Other violations included paying for the travel, lodging and food of unofficial visitors.
Tennessee avoiding the dreaded lack of institutional control violation bodes well for the forthcoming punishment face. The NCAA specifically complimented Tennessee for its handling and compliance in the investigation.
“In every step of this process, we took quick and decisive actions that exemplified the longstanding values of the NCAA reiterated in the membership’s new constitution,” Chancellor Donde Plowman said in a statement. “The university hired outside counsel to fully investigate allegations about the football program, acted promptly to terminate the employment of football coaches and staff members, and shared our conclusions with the NCAA enforcement staff.”
The NCAA adjusted its punishment rules earlier this year to target specific individuals and not programs and players that weren’t involved in the violations.
Tennessee did not self impose a bowl ban for the 2021 season while they did self impose a number of small recruiting violations.

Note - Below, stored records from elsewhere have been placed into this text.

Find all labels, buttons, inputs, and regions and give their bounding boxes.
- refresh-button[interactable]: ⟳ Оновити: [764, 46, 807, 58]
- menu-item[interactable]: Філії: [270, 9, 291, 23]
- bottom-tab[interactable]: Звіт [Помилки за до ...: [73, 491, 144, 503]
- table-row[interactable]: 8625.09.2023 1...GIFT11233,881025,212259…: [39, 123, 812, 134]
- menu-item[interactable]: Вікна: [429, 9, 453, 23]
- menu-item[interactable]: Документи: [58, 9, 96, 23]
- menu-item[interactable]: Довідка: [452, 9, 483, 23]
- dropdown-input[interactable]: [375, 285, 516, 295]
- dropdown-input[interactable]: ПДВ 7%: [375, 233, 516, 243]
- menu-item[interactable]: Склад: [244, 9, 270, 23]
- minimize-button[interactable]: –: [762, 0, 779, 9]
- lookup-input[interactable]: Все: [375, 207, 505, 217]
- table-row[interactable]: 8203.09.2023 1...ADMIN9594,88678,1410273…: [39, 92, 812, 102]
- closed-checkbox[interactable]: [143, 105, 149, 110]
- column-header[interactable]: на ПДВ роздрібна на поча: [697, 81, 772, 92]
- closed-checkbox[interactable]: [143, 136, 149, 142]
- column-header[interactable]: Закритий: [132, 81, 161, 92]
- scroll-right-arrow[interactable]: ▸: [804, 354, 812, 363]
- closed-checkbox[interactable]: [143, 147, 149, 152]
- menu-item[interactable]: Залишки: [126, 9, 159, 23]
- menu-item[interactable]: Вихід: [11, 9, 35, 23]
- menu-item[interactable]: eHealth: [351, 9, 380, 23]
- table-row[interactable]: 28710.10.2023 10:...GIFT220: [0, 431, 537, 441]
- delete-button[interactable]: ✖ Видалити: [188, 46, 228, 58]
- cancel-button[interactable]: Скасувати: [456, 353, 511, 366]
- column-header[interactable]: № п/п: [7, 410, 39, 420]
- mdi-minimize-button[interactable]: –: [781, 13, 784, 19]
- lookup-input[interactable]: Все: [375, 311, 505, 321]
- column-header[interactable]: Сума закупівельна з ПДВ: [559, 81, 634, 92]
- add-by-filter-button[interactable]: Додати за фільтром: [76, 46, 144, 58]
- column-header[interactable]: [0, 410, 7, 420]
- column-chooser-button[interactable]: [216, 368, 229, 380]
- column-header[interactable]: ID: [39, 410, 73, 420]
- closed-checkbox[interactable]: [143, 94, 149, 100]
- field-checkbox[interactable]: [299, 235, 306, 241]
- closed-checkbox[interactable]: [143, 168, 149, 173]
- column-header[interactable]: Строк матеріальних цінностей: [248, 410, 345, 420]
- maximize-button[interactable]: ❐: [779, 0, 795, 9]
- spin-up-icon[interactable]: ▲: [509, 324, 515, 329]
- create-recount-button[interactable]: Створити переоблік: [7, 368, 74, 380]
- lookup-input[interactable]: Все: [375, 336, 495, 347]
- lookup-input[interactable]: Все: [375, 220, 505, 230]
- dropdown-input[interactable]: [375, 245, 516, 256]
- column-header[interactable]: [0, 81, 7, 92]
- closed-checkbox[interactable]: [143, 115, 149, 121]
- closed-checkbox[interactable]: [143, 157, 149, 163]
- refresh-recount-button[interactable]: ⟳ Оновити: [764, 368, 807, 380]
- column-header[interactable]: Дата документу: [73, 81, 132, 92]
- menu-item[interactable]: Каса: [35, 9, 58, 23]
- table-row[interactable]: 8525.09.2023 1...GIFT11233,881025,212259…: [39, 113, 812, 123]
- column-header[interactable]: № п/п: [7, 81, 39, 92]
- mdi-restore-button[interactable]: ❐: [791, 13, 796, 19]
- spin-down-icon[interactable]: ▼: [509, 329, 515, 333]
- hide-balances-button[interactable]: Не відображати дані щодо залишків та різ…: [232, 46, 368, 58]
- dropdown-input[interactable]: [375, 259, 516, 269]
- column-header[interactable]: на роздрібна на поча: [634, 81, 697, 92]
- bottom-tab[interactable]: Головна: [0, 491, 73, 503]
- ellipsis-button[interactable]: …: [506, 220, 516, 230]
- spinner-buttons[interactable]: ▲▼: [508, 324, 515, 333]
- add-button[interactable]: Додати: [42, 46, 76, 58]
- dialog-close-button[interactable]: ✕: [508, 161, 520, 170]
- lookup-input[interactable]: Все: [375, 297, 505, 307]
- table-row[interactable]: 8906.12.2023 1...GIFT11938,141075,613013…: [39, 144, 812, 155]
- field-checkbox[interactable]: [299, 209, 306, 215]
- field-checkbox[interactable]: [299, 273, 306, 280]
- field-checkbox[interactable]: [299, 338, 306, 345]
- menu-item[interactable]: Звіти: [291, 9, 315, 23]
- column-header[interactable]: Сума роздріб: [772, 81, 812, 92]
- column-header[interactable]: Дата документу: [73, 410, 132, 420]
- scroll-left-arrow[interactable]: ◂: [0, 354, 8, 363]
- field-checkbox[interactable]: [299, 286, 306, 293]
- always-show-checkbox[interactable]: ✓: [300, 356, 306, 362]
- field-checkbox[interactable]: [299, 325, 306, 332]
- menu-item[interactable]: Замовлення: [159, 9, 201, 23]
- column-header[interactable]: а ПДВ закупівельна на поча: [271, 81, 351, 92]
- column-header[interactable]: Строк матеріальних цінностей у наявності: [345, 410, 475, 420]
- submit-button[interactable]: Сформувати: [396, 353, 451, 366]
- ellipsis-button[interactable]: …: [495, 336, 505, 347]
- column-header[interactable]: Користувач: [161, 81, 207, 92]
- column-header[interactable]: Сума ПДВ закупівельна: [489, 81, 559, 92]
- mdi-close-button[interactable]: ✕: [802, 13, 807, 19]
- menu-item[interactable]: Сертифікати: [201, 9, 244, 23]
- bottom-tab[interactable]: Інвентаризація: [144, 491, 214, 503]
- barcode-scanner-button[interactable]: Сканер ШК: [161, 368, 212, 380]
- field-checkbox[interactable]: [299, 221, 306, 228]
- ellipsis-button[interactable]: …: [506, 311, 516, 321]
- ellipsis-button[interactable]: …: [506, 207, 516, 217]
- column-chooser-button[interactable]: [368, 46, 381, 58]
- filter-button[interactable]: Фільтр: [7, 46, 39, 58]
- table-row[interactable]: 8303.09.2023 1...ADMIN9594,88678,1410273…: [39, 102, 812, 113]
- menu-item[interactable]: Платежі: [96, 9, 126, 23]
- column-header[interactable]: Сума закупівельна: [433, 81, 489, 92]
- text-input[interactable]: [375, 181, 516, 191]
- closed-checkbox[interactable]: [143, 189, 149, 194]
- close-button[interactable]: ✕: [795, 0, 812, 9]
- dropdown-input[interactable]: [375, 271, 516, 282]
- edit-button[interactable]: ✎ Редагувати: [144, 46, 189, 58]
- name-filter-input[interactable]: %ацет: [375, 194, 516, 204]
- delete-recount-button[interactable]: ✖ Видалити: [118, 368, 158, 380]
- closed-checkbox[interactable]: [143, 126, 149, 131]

According to Plowman’s statement, Tennessee is hoping the NCAA will view things the same way and not administer a bowl ban.
The absence of a lack of institutional control violation makes that goal much more tenable.

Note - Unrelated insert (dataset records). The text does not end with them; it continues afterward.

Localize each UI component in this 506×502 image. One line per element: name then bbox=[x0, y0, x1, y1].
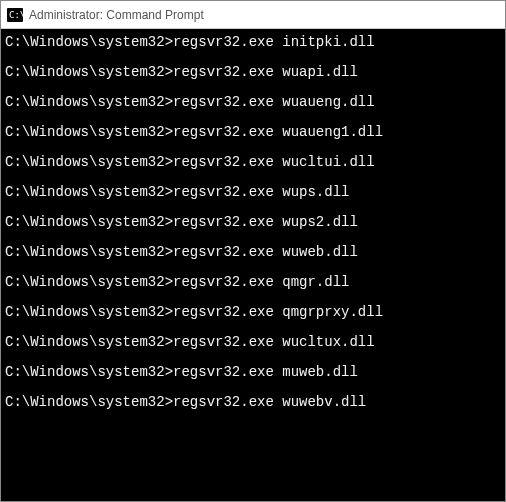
terminal-line: C:\Windows\system32>regsvr32.exe wucltux… bbox=[5, 335, 501, 349]
terminal-line: C:\Windows\system32>regsvr32.exe muweb.d… bbox=[5, 365, 501, 379]
window-title: Administrator: Command Prompt bbox=[29, 8, 204, 22]
titlebar[interactable]: C:\ Administrator: Command Prompt bbox=[1, 1, 505, 29]
terminal-line: C:\Windows\system32>regsvr32.exe qmgr.dl… bbox=[5, 275, 501, 289]
terminal-line: C:\Windows\system32>regsvr32.exe wuaueng… bbox=[5, 95, 501, 109]
terminal-line: C:\Windows\system32>regsvr32.exe wuweb.d… bbox=[5, 245, 501, 259]
command-prompt-icon: C:\ bbox=[7, 8, 23, 22]
terminal-line: C:\Windows\system32>regsvr32.exe qmgrprx… bbox=[5, 305, 501, 319]
terminal-output[interactable]: C:\Windows\system32>regsvr32.exe initpki… bbox=[1, 29, 505, 501]
command-prompt-window: C:\ Administrator: Command Prompt C:\Win… bbox=[0, 0, 506, 502]
terminal-line: C:\Windows\system32>regsvr32.exe wuwebv.… bbox=[5, 395, 501, 409]
svg-text:C:\: C:\ bbox=[9, 10, 23, 20]
terminal-line: C:\Windows\system32>regsvr32.exe wuapi.d… bbox=[5, 65, 501, 79]
terminal-line: C:\Windows\system32>regsvr32.exe initpki… bbox=[5, 35, 501, 49]
terminal-line: C:\Windows\system32>regsvr32.exe wuaueng… bbox=[5, 125, 501, 139]
terminal-line: C:\Windows\system32>regsvr32.exe wucltui… bbox=[5, 155, 501, 169]
terminal-line: C:\Windows\system32>regsvr32.exe wups.dl… bbox=[5, 185, 501, 199]
terminal-line: C:\Windows\system32>regsvr32.exe wups2.d… bbox=[5, 215, 501, 229]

“While we will take appropriate responsibility, last fall, the university announced that we will not self-impose penalties that harm innocent student-athletes like postseason bans based upon the actions of coaches and staff who are no longer part of the institution,” Plowman said. “Under the NCAA’s new constitution, rules “must ensure to the greatest extent possible that penalties imposed for infractions do not punish programs or student-athletes not involved or implicated in the infraction(s).”
“While NCAA bylaws prohibit the university from publicly commenting about the specific allegations, we have and will continue to seek a timely resolution of this case that is consistent with the NCAA’s new constitution and in the best interests of the University of Tennessee.”
Tennessee has 90 days to appeal the NCAA’s allegations and the NCAA has 60 days to respond to any appeals. After that stage is completed, the NCAA will hand down its punishment to the Tennessee football program.
The Vols open their 2022 football season inside the newly renovated Neyland Stadium against Ball State on Sept. 1.